Results and Evaluation

This section presents the full evaluation of SpikeSEG on the Event-Based Space Situational Awareness (EBSSA) dataset. We provide both qualitative visualizations — real-time tracking frames, 3D trajectory comparisons, 2D segmentation overlays, and learned filter analysis — and quantitative metrics following the volume-based evaluation protocol from the IGARSS 2023 publication.

Algorithm Performance Comparison

The chart below compares SpikeSPACE (SNN) against all baseline methods on the EBSSA dataset across three key metrics: Informedness, Sensitivity, and Specificity. SpikeSPACE achieves state-of-the-art performance, significantly outperforming all prior approaches.

Algorithm performance comparison — Informedness, Sensitivity, and Specificity

Algorithm Performance Comparison. SpikeSPACE (SNN) achieves 95.8% informedness, 97.9% sensitivity, and 97.9% specificity — substantially outperforming all baselines including Raw Events, Hough Transform (D, D+T), Gaussian Mixture Density (D, D+T), max(GMD, Hough), and Feature-based methods.

Method	Informedness	Sensitivity	Specificity
Raw Events	0.324	0.690	0.634
Hough D	0.244	0.552	0.692
Hough D+T	0.417	0.442	0.975
GMD D	0.609	0.756	0.853
GMD D+T	0.664	0.813	0.851
max(GMD, Hough) D	0.617	0.754	0.863
max(GMD, Hough) D+T	0.753	0.804	0.950
Feat. D	0.564	0.580	0.984
Feat.
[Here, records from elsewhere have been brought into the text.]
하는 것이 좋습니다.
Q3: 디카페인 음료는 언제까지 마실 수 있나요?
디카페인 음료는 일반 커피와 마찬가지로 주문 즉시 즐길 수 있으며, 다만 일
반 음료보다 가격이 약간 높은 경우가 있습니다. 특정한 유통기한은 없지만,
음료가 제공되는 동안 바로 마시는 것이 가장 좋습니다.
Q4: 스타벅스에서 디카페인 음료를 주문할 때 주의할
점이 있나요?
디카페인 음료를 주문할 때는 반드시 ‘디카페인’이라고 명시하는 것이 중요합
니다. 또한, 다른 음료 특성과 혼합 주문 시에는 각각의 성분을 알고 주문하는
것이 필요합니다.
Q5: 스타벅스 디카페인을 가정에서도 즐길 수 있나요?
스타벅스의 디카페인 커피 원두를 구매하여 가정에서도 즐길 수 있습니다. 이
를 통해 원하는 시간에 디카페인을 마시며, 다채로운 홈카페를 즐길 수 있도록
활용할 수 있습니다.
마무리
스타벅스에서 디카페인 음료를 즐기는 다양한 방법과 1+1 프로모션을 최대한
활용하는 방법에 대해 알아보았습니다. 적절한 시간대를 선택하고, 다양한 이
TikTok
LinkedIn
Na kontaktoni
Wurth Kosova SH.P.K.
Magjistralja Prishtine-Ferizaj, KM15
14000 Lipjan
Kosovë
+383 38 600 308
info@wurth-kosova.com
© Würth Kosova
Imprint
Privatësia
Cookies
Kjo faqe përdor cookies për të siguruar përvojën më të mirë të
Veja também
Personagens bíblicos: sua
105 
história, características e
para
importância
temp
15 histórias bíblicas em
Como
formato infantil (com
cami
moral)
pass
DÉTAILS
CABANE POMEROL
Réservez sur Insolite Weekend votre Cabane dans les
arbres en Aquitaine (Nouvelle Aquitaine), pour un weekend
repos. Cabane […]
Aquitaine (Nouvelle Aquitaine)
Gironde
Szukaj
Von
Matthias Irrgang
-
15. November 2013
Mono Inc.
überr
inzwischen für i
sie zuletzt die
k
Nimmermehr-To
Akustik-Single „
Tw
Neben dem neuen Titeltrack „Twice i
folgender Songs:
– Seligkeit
D+T	0.775	0.782	0.992
SpikeSPACE (SNN)	0.958	0.979	0.979

Key takeaway

SpikeSPACE achieves a 95.8% informedness score — a +18.3 percentage point improvement over the best prior method (Feat. D+T at 77.5%). This is accomplished with a fully unsupervised, biologically-inspired SNN trained via STDP, requiring no labelled training data.
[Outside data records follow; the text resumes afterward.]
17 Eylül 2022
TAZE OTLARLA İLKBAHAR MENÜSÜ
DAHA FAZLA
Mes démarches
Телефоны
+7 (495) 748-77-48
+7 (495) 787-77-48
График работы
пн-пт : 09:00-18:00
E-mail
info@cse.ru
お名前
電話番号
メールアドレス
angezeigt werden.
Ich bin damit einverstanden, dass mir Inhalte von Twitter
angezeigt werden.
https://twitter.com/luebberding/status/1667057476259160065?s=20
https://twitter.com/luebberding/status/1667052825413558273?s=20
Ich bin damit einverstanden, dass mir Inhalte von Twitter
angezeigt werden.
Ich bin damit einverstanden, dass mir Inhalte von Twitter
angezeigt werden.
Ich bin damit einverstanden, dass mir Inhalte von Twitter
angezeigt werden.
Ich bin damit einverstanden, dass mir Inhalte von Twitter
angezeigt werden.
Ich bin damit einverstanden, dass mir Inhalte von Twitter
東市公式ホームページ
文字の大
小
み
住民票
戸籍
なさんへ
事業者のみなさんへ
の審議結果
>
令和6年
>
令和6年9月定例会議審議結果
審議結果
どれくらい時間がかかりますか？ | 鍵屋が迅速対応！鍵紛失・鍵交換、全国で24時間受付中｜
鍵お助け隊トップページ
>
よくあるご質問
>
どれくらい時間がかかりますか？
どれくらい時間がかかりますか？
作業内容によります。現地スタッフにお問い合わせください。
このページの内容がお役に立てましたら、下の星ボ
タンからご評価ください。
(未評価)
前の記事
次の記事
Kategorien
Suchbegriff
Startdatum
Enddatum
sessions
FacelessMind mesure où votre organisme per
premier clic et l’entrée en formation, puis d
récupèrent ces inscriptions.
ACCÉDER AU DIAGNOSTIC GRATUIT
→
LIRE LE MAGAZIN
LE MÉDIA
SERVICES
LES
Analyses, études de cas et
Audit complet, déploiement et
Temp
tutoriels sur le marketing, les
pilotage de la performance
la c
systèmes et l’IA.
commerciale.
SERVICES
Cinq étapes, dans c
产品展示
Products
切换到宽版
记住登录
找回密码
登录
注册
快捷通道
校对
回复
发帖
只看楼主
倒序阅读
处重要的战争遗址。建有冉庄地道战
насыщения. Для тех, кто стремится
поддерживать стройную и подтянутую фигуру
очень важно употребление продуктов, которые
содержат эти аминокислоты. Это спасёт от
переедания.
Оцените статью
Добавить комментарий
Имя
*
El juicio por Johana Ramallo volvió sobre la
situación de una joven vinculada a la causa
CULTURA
Real-Time Satellite Tracking

The following frames demonstrate SpikeSEG's real-time detection and tracking capability across different satellite motion patterns. Each frame shows:

Cyan dashed box: Ground-truth bounding box from expert annotations
Red solid box: SNN detection bounding box
Cyan cross (+): Ground-truth centroid
Red cross (+): Detected centroid
Blue glow: Accumulated event activity (SNN saliency output)
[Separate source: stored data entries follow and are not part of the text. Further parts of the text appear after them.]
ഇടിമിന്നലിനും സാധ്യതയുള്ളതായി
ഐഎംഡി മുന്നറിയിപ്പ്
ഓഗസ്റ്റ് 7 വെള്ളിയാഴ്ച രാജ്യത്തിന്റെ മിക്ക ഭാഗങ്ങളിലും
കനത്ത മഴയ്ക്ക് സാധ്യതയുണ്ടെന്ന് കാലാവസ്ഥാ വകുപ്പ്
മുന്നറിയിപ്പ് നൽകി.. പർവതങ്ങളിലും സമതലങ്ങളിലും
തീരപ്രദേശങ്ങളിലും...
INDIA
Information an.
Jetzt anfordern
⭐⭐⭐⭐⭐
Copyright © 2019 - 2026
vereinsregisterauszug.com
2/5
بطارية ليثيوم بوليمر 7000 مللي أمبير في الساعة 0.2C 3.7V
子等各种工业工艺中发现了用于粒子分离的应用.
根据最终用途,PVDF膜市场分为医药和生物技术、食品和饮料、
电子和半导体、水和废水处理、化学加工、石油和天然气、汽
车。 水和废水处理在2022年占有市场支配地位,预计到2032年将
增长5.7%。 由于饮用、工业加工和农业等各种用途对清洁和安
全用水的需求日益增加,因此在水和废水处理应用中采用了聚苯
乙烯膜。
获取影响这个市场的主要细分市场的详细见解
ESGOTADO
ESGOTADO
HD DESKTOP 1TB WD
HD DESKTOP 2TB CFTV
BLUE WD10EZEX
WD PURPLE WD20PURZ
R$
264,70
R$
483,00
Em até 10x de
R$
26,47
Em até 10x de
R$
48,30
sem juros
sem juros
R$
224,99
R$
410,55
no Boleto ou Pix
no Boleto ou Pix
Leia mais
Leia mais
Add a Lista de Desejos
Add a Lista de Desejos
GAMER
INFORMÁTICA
Single Satellite Tracking (3 min)

Single satellite tracking — 3 minute recording

Single Satellite Tracking (3 min). Frame 1/60 — The SNN successfully detects and localizes the satellite with high precision. The red detection box closely overlaps the cyan ground-truth box, demonstrating accurate real-time tracking against a sparse star-field background.

Motion Pattern Robustness

SpikeSEG maintains accurate tracking across diverse satellite motion patterns, including diagonal sweeps, figure-8 orbits, and zigzag trajectories. The pixel error remains low across all patterns.

Diagonal sweep tracking

Diagonal Sweep (5 min). Frame 1/100 — Centroid error: 1.1 px. The network tracks the satellite along a diagonal trajectory with sub-2-pixel accuracy.

Figure-8 pattern tracking

Figure-8 Pattern (6 min). Frame 1/120 — Centroid error: 2.6 px. Despite the complex curved trajectory, detection remains robust with accurate bounding box overlap.

Zigzag pattern tracking

Zigzag Pattern (4 min). Frame 1/80 — Centroid error: 2.0 px. The SNN handles abrupt directional changes in the satellite trajectory without losing track.

Multi-Object Tracking

Multi-object satellite tracking

Multi-Object Tracking. Frame 1/120 — Two satellites (GT1, GT2) are simultaneously detected and correctly separated. Cyan/Magenta dashed boxes denote ground-truth annotations; Green/Yellow solid boxes denote SNN detections. The HULK-SMASH algorithm successfully resolves both instances without merging them.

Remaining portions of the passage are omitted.